◆ What you will do: Nothing outside the range below should be printed. Output exactly the lines from the line with "Image resolution: width=1568, height=720." to the line with "コンセプト (590, 123)", both included.
*** Source records Section Begins ***
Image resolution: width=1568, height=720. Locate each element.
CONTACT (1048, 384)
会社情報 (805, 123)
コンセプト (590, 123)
*** Source records Section Ends ***
*** Source records Section Begins ***
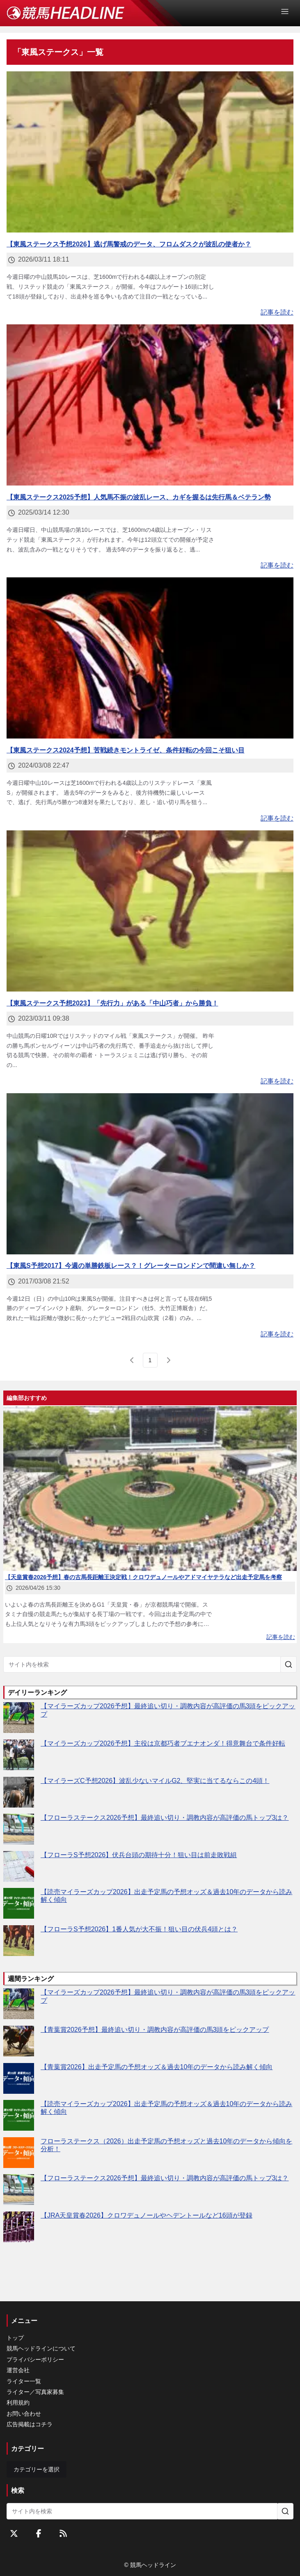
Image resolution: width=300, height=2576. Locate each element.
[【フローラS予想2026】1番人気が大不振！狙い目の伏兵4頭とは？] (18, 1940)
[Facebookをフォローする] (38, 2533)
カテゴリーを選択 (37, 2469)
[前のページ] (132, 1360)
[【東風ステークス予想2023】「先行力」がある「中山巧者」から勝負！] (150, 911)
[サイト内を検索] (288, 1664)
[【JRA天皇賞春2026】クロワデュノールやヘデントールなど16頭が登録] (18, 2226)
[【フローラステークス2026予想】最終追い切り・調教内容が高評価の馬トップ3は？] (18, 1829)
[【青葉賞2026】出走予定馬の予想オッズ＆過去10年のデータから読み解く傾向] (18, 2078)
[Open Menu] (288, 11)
*** Source records Section Ends ***
◆ Completed task:
Image resolution: width=1568, height=720. Locate each element.
CONTACT (1048, 384)
会社情報 (805, 123)
コンセプト (590, 123)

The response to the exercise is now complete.